With Richard Branson and Jeff Bezos planning their first trips to space as dangerous heat waves intensify, some people suspect the billionaires are planning futures off the planet. Not going to happen, says Sim Kern in an essay at Salon. "As a scifi writer and the spouse of a NASA flight controller, let me assure you that the rich escaping the earth for a space utopia is only a trope in fiction," Kern writes, noting that life on the International Space Station, the "most comfortable living situation we've ever devised above Earth's orbit," is a very long way from luxurious, and crews are only able to survive with the help of thousands of experts problem-solving on Earth. Kern notes that ISS astronauts have to exercise two hours a day just to stop "their bones turning to goo"—and that Scott Kelly, after a lifetime training to be an astronaut, found his record-breaking year in space "physically and psychologically grueling" and retired when he returned.

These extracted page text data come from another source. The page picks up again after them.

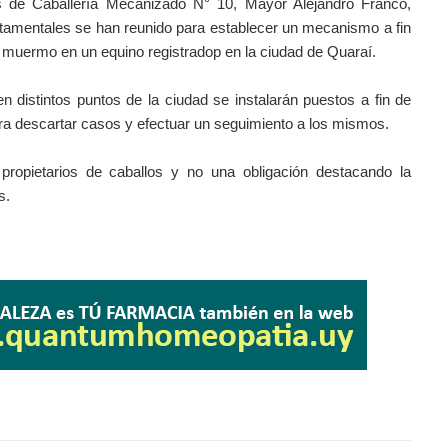
 de Caballería Mecanizado N° 10, Mayor Alejandro Franco,
rtamentales se han reunido para establecer un mecanismo a fin
e muermo en un equino registradop en la ciudad de Quaraí.
en distintos puntos de la ciudad se instalarán puestos a fin de
para descartar casos y efectuar un seguimiento a los mismos.
 propietarios de caballos y no una obligación destacando la
s.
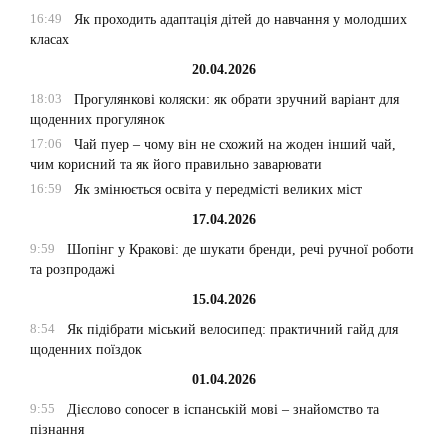
16:49
Як проходить адаптація дітей до навчання у молодших
класах
20.04.2026
18:03
Прогулянкові коляски: як обрати зручний варіант для
щоденних прогулянок
17:06
Чай пуер – чому він не схожий на жоден інший чай,
чим корисний та як його правильно заварювати
16:59
Як змінюється освіта у передмісті великих міст
17.04.2026
9:59
Шопінг у Кракові: де шукати бренди, речі ручної роботи
та розпродажі
15.04.2026
8:54
Як підібрати міський велосипед: практичний гайд для
щоденних поїздок
01.04.2026
9:55
Дієслово conocer в іспанській мові – знайомство та
пізнання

"So rest assured, Bezos and Branson will not be sipping champagne next to their space-pool on Low-Earth Mar-a-Lago," Kern writes. "For all their wealth, billionaires do not have the power to make space a more comfortable place to be than Earth." Kern describes the billionaires—including Elon Musk, whose Mars colony plans are "astronomically less feasible"—as "egotistical robber barons" who made their money in a system that is rapidly destroying the planet we live on. "Branson and Bezos aren't investing their money to forward science or expand the bounds of human possibility," Kern writes. "They're doing it to be the first rich guy to bounce around uselessly up there."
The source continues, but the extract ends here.